Birth cohorts not only embody a history of exposures, they are also the appropriate vehicle for calculating disease incidence. We take advantage of this opportunity to present new estimates of the age pattern of diabetes incidence in the U.S. These are the first estimates of incidence that use measured data in a nationally representative sample. Previous national estimates of diabetes incidence used retrospective reports of individuals rather than biological indicators and provided little age detail (13,14).
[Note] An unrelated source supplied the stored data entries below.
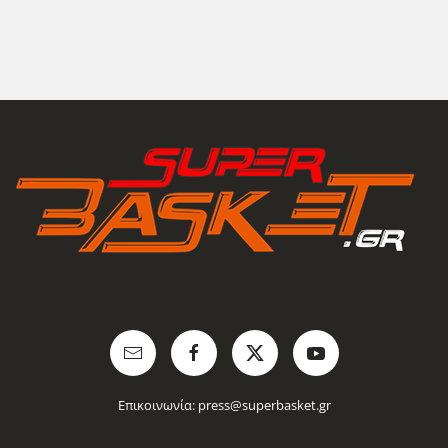
Επικοινωνία:
press@superbasket.gr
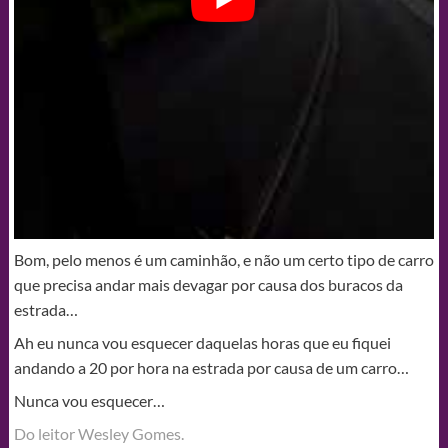
Bom, pelo menos é um caminhão, e não um certo tipo de carro
que precisa andar mais devagar por causa dos buracos da
estrada…
Ah eu nunca vou esquecer daquelas horas que eu fiquei
andando a 20 por hora na estrada por causa de um carro…
Nunca vou esquecer…
Do leitor Wesley Gomes.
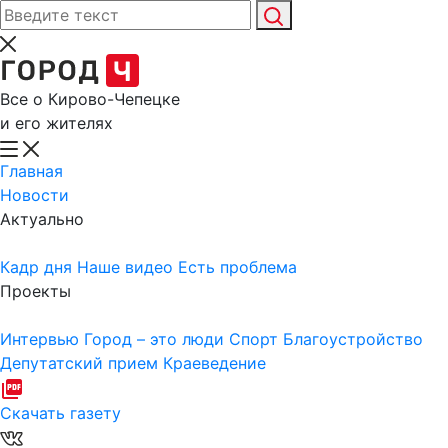
Все о Кирово-Чепецке
и его жителях
Главная
Новости
Актуально
Кадр дня
Наше видео
Есть проблема
Проекты
Интервью
Город – это люди
Спорт
Благоустройство
Депутатский прием
Краеведение
Скачать газету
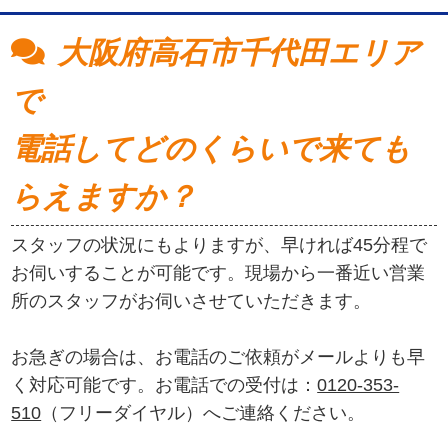
大阪府高石市千代田エリア
で
電話してどのくらいで来ても
らえますか？
スタッフの状況にもよりますが、早ければ45分程で
お伺いすることが可能です。現場から一番近い営業
所のスタッフがお伺いさせていただきます。
お急ぎの場合は、お電話のご依頼がメールよりも早
く対応可能です。お電話での受付は：
0120-353-
510
（フリーダイヤル）へご連絡ください。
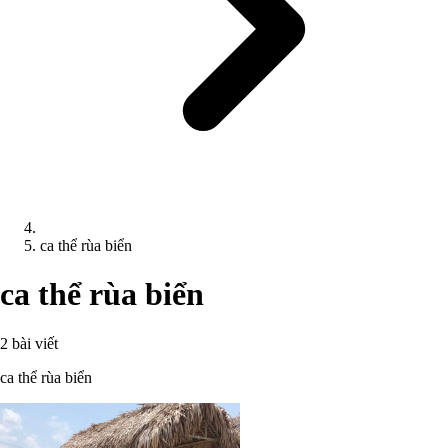
ca thể rùa biển
ca thể rùa biển
2 bài viết
ca thể rùa biển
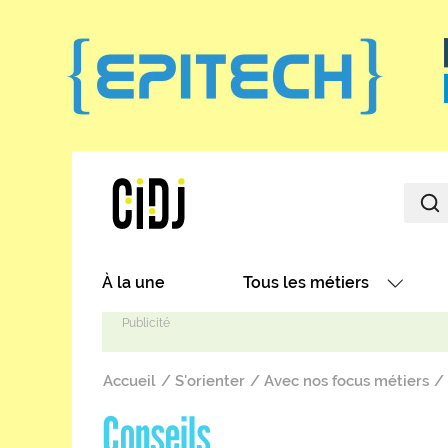
Aller au contenu principal
Main navigation
À la une
Tous les métiers
Avec nos focus métiers
Fil d'Ariane
Avec nos fiches métiers
Accueil
S'orienter
Avec nos focus métiers
Les métiers par secteurs
Conseils
Les métiers par centres d'in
Research Design and Methods
Population and Data Collection
In order to investigate the dynamics of diabetes in the U.S., we used data from the National Health and Nutrition Examination Survey (NHANES). We used data from NHANES III, conducted in two phases, 1988–1991 and 1991–1994, and from the Continuous NHANES that began in 1999, for which data are released in 2-year cycles. We pooled adjacent data release cycles of Continuous NHANES to obtain three observation periods from Continuous NHANES: 1999–2002, 2003–2006, and 2007–2010. NHANES is a complex, multistage probability sample of the U.S. civilian noninstitutionalized population. Participants complete a home interview and are then examined in a mobile examination center, which includes sampling participant blood for laboratory tests. Participants are randomized into morning or afternoon examinations, and the morning examinees are asked to fast for at least 9 h prior to the examination. Whenever possible, NHANES uses consistent laboratory procedures over time to facilitate the analysis of trends in population health. The National Center for Health Statistics (NCHS) provides extensive documentation of NHANES survey, examination, and laboratory procedures on its Web site (15). The characteristics of the NHANES study sample are reported elsewhere (3,12).
There were 88,224 individuals examined during our study periods. We excluded individuals <20 years of age (n = 40,899), >80 years of age (n = 3,558), or who were pregnant (n = 1,510). We also excluded individuals who were exactly 20 years of age when surveyed in 2010 (n = 105) because these individuals would not comprise a complete birth cohort, as described below. We also excluded subjects with missing HbA1c values (n = 2,022). The final analytic sample for HbA1c-based measures consisted of 40,130 observations, with 7,011 observations from phase 1 of NHANES III, 7,427 from phase 2 of NHANES III, 7,778 from NHANES 1999–2002, 7,755 from NHANES 2003–2006, and 10,159 from NHANES 2007–2010.
Definition of Diabetes
We relied on laboratory results, rather than self-reported diagnoses, because the latter fails to capture the considerable number of individuals in the U.S. population with undiagnosed diabetes. A 2010 study estimated that 3.9 million individuals >20 years of age had undiagnosed diabetes, representing 19% of the diabetic population (16). Furthermore, intertemporal comparisons based on self-reported diagnosis are complicated by the fact that the criteria for diagnosing diabetes in the clinical setting have changed (17,18).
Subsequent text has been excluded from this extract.